[Source records]
+++

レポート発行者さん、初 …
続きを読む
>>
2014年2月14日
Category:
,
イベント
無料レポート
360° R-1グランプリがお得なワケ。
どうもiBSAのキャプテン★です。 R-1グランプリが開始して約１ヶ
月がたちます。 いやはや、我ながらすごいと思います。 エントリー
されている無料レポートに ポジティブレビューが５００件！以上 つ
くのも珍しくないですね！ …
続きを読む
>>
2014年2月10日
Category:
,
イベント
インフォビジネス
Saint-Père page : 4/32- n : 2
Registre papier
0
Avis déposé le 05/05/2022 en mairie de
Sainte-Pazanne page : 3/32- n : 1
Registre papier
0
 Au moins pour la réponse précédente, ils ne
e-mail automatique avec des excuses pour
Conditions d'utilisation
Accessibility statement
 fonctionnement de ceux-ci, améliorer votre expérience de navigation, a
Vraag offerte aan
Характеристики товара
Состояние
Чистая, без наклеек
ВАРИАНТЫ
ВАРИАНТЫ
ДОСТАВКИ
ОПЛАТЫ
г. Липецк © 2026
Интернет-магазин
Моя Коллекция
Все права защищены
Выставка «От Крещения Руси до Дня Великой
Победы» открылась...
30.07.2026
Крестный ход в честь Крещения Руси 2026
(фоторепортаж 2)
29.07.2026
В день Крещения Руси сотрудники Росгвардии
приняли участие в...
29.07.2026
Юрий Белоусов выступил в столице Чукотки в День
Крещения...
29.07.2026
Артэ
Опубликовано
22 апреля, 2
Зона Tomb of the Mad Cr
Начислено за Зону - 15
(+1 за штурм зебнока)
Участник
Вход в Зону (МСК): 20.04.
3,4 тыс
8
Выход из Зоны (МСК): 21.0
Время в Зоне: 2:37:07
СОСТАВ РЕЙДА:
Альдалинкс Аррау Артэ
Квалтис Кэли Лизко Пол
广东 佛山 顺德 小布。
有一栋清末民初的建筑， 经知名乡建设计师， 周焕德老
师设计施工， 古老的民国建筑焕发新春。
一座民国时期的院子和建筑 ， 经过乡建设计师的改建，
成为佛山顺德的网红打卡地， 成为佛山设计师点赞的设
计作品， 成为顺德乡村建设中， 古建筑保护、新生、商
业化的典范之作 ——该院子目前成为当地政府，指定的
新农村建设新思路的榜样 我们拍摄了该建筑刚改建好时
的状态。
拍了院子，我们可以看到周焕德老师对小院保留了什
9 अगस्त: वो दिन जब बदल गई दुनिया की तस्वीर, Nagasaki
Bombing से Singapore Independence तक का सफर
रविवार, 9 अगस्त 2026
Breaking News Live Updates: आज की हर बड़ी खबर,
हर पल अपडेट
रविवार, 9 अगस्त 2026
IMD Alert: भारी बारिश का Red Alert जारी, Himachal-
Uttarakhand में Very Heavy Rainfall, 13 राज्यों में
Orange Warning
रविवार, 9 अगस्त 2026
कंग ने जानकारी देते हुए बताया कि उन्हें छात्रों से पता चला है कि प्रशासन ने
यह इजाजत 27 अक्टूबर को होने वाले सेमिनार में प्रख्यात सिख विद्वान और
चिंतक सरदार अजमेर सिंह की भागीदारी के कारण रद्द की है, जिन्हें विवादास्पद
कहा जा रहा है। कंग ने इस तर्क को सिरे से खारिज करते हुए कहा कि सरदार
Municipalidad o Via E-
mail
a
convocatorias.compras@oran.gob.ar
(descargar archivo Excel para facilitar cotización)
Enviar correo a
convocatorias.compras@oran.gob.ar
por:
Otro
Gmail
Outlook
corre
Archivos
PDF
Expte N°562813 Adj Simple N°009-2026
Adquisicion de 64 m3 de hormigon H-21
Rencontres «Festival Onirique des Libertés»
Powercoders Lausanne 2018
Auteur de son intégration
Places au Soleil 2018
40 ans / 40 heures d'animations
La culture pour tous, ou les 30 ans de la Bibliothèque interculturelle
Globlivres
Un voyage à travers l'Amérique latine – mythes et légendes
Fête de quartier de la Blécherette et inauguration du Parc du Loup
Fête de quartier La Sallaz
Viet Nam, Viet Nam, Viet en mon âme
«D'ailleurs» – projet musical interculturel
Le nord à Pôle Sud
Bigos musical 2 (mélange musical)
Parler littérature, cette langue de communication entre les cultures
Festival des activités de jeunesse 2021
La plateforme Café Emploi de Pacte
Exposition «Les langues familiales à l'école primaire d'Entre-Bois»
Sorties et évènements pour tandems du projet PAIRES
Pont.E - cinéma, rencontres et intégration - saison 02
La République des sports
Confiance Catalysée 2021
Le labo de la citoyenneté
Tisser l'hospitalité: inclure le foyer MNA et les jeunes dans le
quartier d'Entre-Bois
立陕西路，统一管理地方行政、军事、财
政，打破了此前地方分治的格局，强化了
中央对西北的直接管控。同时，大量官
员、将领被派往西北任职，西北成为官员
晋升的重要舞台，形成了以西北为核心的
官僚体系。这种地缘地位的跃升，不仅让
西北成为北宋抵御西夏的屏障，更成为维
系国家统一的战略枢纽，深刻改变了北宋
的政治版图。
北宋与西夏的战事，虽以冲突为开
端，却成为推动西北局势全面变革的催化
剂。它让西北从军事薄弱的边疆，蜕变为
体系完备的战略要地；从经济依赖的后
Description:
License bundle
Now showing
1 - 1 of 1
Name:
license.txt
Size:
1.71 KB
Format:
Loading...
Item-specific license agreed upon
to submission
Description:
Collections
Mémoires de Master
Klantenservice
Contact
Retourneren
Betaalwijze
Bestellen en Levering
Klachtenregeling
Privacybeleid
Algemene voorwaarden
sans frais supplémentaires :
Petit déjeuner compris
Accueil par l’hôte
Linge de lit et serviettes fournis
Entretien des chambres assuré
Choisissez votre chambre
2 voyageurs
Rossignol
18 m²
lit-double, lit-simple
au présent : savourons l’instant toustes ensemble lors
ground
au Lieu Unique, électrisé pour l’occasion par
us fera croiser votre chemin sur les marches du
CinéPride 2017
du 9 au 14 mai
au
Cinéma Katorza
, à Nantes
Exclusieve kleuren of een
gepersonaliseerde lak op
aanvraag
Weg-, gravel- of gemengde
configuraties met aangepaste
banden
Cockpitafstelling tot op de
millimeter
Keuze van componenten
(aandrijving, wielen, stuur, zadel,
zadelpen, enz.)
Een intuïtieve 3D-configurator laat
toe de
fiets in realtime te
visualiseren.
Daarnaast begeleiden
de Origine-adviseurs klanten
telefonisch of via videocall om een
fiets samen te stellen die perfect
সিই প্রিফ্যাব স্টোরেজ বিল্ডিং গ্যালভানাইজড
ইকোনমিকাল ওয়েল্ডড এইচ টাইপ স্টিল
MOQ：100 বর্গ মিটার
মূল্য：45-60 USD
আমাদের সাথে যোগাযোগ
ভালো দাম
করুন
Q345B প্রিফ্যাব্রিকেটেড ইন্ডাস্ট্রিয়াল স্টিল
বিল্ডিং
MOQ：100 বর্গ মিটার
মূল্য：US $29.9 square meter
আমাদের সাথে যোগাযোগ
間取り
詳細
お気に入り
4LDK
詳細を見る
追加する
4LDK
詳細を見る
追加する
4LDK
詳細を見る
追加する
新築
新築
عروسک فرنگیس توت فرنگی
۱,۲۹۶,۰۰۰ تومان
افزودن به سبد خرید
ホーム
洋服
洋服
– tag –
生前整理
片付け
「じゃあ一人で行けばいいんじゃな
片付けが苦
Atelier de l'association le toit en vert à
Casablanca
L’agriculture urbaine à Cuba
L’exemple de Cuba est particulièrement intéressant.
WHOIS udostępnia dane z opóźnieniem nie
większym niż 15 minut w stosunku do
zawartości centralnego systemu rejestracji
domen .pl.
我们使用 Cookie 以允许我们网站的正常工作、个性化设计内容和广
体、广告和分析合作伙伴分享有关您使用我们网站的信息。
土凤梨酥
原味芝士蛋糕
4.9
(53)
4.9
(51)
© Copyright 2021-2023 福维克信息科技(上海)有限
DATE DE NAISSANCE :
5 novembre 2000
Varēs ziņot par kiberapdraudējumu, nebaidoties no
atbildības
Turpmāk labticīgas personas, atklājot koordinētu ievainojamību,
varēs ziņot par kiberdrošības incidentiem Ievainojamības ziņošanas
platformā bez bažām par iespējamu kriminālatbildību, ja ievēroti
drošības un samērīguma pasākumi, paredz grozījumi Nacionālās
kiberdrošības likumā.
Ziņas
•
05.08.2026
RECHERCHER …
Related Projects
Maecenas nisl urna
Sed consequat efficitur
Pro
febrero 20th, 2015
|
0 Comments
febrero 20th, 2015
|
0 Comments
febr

+++

**What is required**
Repeat only what lies between the first line of the data and the line containing "यह इजाजत 27", both of those lines included, exactly as it stands.

**Written response**
レポート発行者さん、初 …
続きを読む
>>
2014年2月14日
Category:
,
イベント
無料レポート
360° R-1グランプリがお得なワケ。
どうもiBSAのキャプテン★です。 R-1グランプリが開始して約１ヶ
月がたちます。 いやはや、我ながらすごいと思います。 エントリー
されている無料レポートに ポジティブレビューが５００件！以上 つ
くのも珍しくないですね！ …
続きを読む
>>
2014年2月10日
Category:
,
イベント
インフォビジネス
Saint-Père page : 4/32- n : 2
Registre papier
0
Avis déposé le 05/05/2022 en mairie de
Sainte-Pazanne page : 3/32- n : 1
Registre papier
0
 Au moins pour la réponse précédente, ils ne
e-mail automatique avec des excuses pour
Conditions d'utilisation
Accessibility statement
 fonctionnement de ceux-ci, améliorer votre expérience de navigation, a
Vraag offerte aan
Характеристики товара
Состояние
Чистая, без наклеек
ВАРИАНТЫ
ВАРИАНТЫ
ДОСТАВКИ
ОПЛАТЫ
г. Липецк © 2026
Интернет-магазин
Моя Коллекция
Все права защищены
Выставка «От Крещения Руси до Дня Великой
Победы» открылась...
30.07.2026
Крестный ход в честь Крещения Руси 2026
(фоторепортаж 2)
29.07.2026
В день Крещения Руси сотрудники Росгвардии
приняли участие в...
29.07.2026
Юрий Белоусов выступил в столице Чукотки в День
Крещения...
29.07.2026
Артэ
Опубликовано
22 апреля, 2
Зона Tomb of the Mad Cr
Начислено за Зону - 15
(+1 за штурм зебнока)
Участник
Вход в Зону (МСК): 20.04.
3,4 тыс
8
Выход из Зоны (МСК): 21.0
Время в Зоне: 2:37:07
СОСТАВ РЕЙДА:
Альдалинкс Аррау Артэ
Квалтис Кэли Лизко Пол
广东 佛山 顺德 小布。
有一栋清末民初的建筑， 经知名乡建设计师， 周焕德老
师设计施工， 古老的民国建筑焕发新春。
一座民国时期的院子和建筑 ， 经过乡建设计师的改建，
成为佛山顺德的网红打卡地， 成为佛山设计师点赞的设
计作品， 成为顺德乡村建设中， 古建筑保护、新生、商
业化的典范之作 ——该院子目前成为当地政府，指定的
新农村建设新思路的榜样 我们拍摄了该建筑刚改建好时
的状态。
拍了院子，我们可以看到周焕德老师对小院保留了什
9 अगस्त: वो दिन जब बदल गई दुनिया की तस्वीर, Nagasaki
Bombing से Singapore Independence तक का सफर
रविवार, 9 अगस्त 2026
Breaking News Live Updates: आज की हर बड़ी खबर,
हर पल अपडेट
रविवार, 9 अगस्त 2026
IMD Alert: भारी बारिश का Red Alert जारी, Himachal-
Uttarakhand में Very Heavy Rainfall, 13 राज्यों में
Orange Warning
रविवार, 9 अगस्त 2026
कंग ने जानकारी देते हुए बताया कि उन्हें छात्रों से पता चला है कि प्रशासन ने
यह इजाजत 27 अक्टूबर को होने वाले सेमिनार में प्रख्यात सिख विद्वान और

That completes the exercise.